● **Problem**
Using the records below, give again exactly the lines from the line that contains "Cr. 13a 37-32, Bogotá" through the line that contains "Ce site utilise des cookies et vous donne le", both ends included, and only those.
Segment Start: Material for the task
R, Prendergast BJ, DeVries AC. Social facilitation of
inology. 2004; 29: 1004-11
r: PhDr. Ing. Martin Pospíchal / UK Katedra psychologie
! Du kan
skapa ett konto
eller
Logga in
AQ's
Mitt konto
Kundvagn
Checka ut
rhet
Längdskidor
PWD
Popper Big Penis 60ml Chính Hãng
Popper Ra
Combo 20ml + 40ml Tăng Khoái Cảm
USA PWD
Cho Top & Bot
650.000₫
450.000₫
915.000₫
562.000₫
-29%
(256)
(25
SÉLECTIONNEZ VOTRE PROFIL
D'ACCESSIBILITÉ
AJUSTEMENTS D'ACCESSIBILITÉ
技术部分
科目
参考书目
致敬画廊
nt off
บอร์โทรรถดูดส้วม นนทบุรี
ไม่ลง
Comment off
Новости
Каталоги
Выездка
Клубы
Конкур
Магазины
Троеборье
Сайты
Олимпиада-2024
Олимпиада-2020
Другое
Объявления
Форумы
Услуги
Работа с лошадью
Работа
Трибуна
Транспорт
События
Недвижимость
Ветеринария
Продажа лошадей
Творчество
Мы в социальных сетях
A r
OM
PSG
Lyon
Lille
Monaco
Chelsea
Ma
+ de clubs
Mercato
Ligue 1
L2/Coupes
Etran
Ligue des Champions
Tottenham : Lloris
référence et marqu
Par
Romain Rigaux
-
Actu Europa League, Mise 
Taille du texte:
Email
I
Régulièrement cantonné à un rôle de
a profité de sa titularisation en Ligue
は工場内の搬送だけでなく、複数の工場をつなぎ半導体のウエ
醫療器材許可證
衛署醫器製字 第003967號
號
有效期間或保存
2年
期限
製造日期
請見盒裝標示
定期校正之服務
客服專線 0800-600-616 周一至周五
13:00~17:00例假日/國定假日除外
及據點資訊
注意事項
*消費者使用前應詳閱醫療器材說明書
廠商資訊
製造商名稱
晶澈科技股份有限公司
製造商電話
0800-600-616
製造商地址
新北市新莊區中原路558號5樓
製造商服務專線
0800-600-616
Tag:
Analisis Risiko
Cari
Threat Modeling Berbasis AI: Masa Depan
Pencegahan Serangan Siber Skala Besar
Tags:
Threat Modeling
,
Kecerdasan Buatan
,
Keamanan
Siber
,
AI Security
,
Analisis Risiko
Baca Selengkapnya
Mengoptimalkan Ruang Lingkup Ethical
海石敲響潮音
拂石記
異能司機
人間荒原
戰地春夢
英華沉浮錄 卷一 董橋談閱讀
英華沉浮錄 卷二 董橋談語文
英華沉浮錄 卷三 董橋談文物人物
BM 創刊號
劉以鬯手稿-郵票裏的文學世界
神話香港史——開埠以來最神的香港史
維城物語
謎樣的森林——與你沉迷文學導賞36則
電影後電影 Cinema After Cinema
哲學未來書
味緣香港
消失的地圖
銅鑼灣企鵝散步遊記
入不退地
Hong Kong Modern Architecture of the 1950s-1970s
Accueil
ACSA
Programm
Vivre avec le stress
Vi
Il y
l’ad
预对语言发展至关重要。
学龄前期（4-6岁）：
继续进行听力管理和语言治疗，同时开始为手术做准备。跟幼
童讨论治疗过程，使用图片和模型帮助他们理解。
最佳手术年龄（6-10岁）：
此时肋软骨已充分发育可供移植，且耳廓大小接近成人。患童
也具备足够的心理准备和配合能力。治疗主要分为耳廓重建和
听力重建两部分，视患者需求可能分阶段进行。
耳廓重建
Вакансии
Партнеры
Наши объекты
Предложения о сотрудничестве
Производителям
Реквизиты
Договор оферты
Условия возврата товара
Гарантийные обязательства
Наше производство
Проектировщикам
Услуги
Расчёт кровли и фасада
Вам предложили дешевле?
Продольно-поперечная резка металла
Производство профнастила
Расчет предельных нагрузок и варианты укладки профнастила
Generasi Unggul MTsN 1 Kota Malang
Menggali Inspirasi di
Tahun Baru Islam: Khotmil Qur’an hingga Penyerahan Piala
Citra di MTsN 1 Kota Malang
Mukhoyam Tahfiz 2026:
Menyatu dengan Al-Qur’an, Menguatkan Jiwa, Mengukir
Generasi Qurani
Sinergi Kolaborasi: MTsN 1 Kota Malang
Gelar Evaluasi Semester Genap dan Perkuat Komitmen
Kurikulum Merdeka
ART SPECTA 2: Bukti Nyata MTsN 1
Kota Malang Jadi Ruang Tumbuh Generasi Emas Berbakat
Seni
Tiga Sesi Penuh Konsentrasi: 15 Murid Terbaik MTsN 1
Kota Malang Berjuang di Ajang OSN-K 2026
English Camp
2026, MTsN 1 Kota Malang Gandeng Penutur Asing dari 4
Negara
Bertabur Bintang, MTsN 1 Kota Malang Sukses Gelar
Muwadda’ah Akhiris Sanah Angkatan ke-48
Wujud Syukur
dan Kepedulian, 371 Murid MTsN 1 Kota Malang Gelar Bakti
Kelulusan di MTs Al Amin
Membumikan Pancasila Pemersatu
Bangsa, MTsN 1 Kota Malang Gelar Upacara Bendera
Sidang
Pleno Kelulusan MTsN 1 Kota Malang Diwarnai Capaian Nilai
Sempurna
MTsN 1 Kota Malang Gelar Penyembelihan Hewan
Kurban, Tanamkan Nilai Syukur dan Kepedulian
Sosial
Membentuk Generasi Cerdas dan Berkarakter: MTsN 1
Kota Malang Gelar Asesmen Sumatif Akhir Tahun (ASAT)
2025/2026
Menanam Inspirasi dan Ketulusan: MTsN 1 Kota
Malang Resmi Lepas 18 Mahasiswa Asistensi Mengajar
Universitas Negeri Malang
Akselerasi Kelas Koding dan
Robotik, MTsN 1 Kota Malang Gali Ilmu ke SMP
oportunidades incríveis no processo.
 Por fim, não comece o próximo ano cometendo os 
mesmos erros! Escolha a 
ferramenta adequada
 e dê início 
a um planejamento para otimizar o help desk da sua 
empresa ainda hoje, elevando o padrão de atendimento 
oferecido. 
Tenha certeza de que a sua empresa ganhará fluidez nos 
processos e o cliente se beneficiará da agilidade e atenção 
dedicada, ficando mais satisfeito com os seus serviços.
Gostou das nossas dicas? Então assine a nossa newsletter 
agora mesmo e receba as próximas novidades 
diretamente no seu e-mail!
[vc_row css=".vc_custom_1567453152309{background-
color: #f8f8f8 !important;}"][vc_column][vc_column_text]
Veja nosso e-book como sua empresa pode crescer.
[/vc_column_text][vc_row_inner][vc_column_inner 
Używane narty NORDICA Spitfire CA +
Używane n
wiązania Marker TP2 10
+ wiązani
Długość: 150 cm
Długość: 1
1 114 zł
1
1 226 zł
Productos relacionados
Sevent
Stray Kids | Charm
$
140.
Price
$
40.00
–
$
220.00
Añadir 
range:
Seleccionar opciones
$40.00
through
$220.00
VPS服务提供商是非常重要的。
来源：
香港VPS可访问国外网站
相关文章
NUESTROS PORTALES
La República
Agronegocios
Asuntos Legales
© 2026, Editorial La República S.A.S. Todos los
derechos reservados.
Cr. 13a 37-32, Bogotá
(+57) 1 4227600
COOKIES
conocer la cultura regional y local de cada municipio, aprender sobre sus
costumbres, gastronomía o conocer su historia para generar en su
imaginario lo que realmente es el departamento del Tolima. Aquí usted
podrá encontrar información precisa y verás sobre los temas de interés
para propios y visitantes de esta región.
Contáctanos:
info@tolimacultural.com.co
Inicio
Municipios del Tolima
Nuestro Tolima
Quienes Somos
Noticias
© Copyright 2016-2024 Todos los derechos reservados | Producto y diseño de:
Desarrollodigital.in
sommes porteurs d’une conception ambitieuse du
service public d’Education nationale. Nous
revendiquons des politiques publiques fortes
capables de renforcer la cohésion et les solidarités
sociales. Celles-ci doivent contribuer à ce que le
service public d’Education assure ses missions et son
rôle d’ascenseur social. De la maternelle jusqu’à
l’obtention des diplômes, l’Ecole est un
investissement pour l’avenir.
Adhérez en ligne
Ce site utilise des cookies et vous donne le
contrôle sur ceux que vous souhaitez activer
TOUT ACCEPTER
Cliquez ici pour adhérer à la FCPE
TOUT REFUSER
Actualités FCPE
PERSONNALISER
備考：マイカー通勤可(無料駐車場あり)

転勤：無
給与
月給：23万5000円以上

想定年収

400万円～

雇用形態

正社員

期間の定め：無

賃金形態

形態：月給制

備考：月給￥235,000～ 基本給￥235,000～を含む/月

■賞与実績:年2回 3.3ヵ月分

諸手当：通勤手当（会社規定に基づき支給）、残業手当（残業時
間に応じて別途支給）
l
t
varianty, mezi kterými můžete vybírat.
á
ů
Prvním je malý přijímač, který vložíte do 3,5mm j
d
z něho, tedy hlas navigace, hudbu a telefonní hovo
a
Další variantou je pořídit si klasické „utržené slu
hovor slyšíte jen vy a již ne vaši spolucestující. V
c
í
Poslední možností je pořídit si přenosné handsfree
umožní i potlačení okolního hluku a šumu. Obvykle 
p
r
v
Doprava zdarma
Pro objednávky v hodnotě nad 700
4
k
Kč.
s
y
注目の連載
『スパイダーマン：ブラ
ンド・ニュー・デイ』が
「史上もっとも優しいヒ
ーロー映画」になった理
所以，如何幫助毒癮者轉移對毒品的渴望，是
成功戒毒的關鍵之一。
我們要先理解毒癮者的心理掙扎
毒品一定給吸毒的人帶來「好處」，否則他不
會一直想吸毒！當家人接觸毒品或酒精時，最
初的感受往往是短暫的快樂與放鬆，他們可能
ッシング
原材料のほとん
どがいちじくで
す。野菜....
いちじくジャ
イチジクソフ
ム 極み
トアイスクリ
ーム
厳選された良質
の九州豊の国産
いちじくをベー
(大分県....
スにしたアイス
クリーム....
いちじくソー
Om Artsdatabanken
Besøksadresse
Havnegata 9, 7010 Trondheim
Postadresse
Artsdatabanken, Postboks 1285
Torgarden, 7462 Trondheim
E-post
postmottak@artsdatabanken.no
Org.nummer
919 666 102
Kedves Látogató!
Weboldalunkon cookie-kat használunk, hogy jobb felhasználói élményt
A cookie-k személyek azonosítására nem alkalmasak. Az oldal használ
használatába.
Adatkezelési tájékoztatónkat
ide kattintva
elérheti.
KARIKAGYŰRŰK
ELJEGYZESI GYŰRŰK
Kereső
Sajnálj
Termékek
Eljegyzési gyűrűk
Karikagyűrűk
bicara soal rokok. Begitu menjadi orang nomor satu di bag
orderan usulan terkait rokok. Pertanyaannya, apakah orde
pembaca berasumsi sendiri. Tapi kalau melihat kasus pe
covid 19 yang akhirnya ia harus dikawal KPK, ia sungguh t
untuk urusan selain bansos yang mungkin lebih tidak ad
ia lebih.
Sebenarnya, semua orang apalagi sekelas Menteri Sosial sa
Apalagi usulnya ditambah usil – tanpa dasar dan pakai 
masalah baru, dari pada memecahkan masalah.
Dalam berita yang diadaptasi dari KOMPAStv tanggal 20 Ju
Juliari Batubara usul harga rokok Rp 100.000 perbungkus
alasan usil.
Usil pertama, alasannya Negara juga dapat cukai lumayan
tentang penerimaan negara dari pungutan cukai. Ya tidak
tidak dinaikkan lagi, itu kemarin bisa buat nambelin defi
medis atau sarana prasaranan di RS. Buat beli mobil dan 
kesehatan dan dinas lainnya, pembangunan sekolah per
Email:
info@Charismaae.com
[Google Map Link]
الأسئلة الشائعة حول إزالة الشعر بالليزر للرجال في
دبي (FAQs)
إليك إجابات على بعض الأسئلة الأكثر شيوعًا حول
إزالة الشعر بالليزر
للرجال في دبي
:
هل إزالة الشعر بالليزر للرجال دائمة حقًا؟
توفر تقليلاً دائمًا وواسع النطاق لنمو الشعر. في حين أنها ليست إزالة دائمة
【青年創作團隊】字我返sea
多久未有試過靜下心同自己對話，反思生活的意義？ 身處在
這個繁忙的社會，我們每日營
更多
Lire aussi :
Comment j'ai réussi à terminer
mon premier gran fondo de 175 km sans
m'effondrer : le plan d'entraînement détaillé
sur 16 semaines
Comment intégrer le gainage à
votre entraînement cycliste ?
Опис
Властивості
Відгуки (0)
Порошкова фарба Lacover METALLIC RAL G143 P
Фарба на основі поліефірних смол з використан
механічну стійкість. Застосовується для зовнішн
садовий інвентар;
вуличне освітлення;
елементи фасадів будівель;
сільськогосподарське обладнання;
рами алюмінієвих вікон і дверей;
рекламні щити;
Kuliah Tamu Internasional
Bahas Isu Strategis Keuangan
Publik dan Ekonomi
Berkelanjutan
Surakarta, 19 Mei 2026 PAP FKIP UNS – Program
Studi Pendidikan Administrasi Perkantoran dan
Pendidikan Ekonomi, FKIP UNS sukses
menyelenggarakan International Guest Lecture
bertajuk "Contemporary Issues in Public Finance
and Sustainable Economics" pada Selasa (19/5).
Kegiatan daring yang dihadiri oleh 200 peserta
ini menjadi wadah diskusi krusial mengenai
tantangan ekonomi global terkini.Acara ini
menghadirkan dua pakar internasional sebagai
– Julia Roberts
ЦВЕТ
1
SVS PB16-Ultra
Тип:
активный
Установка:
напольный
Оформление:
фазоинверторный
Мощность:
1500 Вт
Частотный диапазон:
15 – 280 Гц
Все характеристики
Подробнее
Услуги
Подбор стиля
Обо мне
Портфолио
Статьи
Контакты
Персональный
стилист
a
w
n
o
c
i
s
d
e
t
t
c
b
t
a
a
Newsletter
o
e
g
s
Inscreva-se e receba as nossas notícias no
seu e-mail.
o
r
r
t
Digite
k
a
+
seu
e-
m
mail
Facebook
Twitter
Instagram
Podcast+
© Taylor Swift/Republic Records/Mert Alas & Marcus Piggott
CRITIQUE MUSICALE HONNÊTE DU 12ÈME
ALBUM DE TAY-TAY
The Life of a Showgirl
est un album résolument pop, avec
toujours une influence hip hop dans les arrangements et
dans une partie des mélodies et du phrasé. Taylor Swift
Segment End: Material for the task
● **Your response**
Cr. 13a 37-32, Bogotá
(+57) 1 4227600
COOKIES
conocer la cultura regional y local de cada municipio, aprender sobre sus
costumbres, gastronomía o conocer su historia para generar en su
imaginario lo que realmente es el departamento del Tolima. Aquí usted
podrá encontrar información precisa y verás sobre los temas de interés
para propios y visitantes de esta región.
Contáctanos:
info@tolimacultural.com.co
Inicio
Municipios del Tolima
Nuestro Tolima
Quienes Somos
Noticias
© Copyright 2016-2024 Todos los derechos reservados | Producto y diseño de:
Desarrollodigital.in
sommes porteurs d’une conception ambitieuse du
service public d’Education nationale. Nous
revendiquons des politiques publiques fortes
capables de renforcer la cohésion et les solidarités
sociales. Celles-ci doivent contribuer à ce que le
service public d’Education assure ses missions et son
rôle d’ascenseur social. De la maternelle jusqu’à
l’obtention des diplômes, l’Ecole est un
investissement pour l’avenir.
Adhérez en ligne
Ce site utilise des cookies et vous donne le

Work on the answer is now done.